Longitudinal measurements of MRI-T2 in boys with Duchenne muscular dystrophy: effects of age and disease progression

R J Willcocks, I A Arpan, S C Forbes, D J Lott, C R Senesac, E Senesac, J Deol, W T Triplett, C Baligand, M J Daniels, H L Sweeney, G A Walter, K Vandenborne, R J Willcocks, I A Arpan, S C Forbes, D J Lott, C R Senesac, E Senesac, J Deol, W T Triplett, C Baligand, M J Daniels, H L Sweeney, G A Walter, K Vandenborne

Abstract

Duchenne muscular dystrophy (DMD) is characterized by an increased muscle damage and progressive replacement of muscle by noncontractile tissue. Both of these pathological changes can lengthen the MRI transverse proton relaxation time (T2). The current study measured longitudinal changes in T2 and its distribution in the lower leg of 16 boys with DMD (5-13years, 15 ambulatory) and 15 healthy controls (5-13years). These muscles were chosen to allow extended longitudinal monitoring, due to their slow progression compared with proximal muscles in DMD. In the soleus muscle of boys with DMD, T2 and the percentage of pixels with an elevated T2 (⩾2SD above control mean T2) increased significantly over 1year and 2years, while the width of the T2 histogram increased over 2years. Changes in soleus T2 variables were significantly greater in 9-13years old compared with 5-8years old boys with DMD. Significant correlations between the change in all soleus T2 variables over 2years and the change in functional measures over 2years were found.
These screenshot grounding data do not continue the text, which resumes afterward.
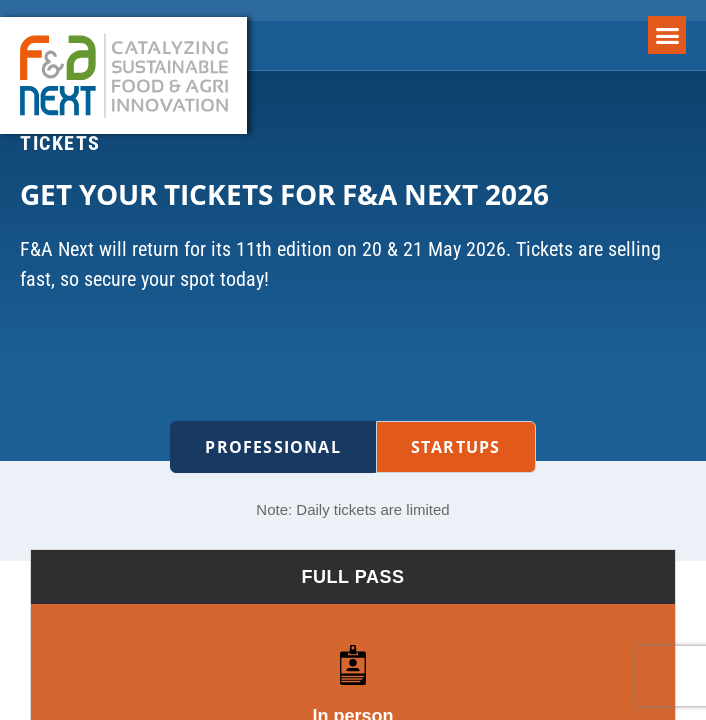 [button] (667, 35)
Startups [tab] (456, 447)
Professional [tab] (272, 447)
MRI measurement of muscle T2 in boys with DMD is sensitive to disease progression and shows promise as a clinical outcome measure.

Keywords: 30 Foot walk; Duchenne muscular dystrophy; Magnetic resonance imaging; Transverse relaxation time.

Copyright © 2014 Elsevier B.V. All rights reserved.

Figures

Figure 1
Figure 1
Top: T2-weighted images acquired in a boy with DMD (aged 9.9 years at baseline) over two years, showing increasing areas of hyperintensity over time. Bottom left: T2-weighted image from a 10 year old control boy, with homogeneous signal intensity in muscle. Bottom right: Longitudinal changes in the soleus T2 histogram in the above subject, illustrating changes in the histogram with disease progression. The rightward shift is captured by the mean T2 value, while the broadening of the histogram is captured by the FWHM and FWQM (dashed lines). The upper boundary of the T2 of healthy muscle (defined as the 95th percentile of the control T2 histogram) is represented by the vertical dotted line.
Figure 2
Figure 2
Individual mean soleus T2 data plotted against age. For clarity, only baseline and 2 year points are shown. T2 increased with time in boys with DMD at all ages, but changes were considerably more pronounced after approximately 9 years old. The boy diagnosed with BMD is shown in grey. Solid and dashed lines across the bottom of the plot represent the control mean and 95% confidence intervals.
Figure 3
Figure 3
Longitudinal changes in mean T2 (A), elevated pixels (B), FWHM (C), and FWQM (D) in the soleus muscle. Solid horizontal line represents the control mean, while the dashed horizontal line represents the 95% confidence intervals around the control mean.
Figure 4
Figure 4
Longitudinal changes in mean T2 in the peroneal, soleus, and tibialis anterior muscles.
Figure 5
Figure 5
Correlation between the change in T2 variables in the soleus (over two years) and the change in 30 ft walk time (over two years). Two boys lost ambulation before or during the study, and were assigned an arbitrary maximum value to permit analysis using Spearman rank correlations. The two nonambulatory boys are represented by open circles.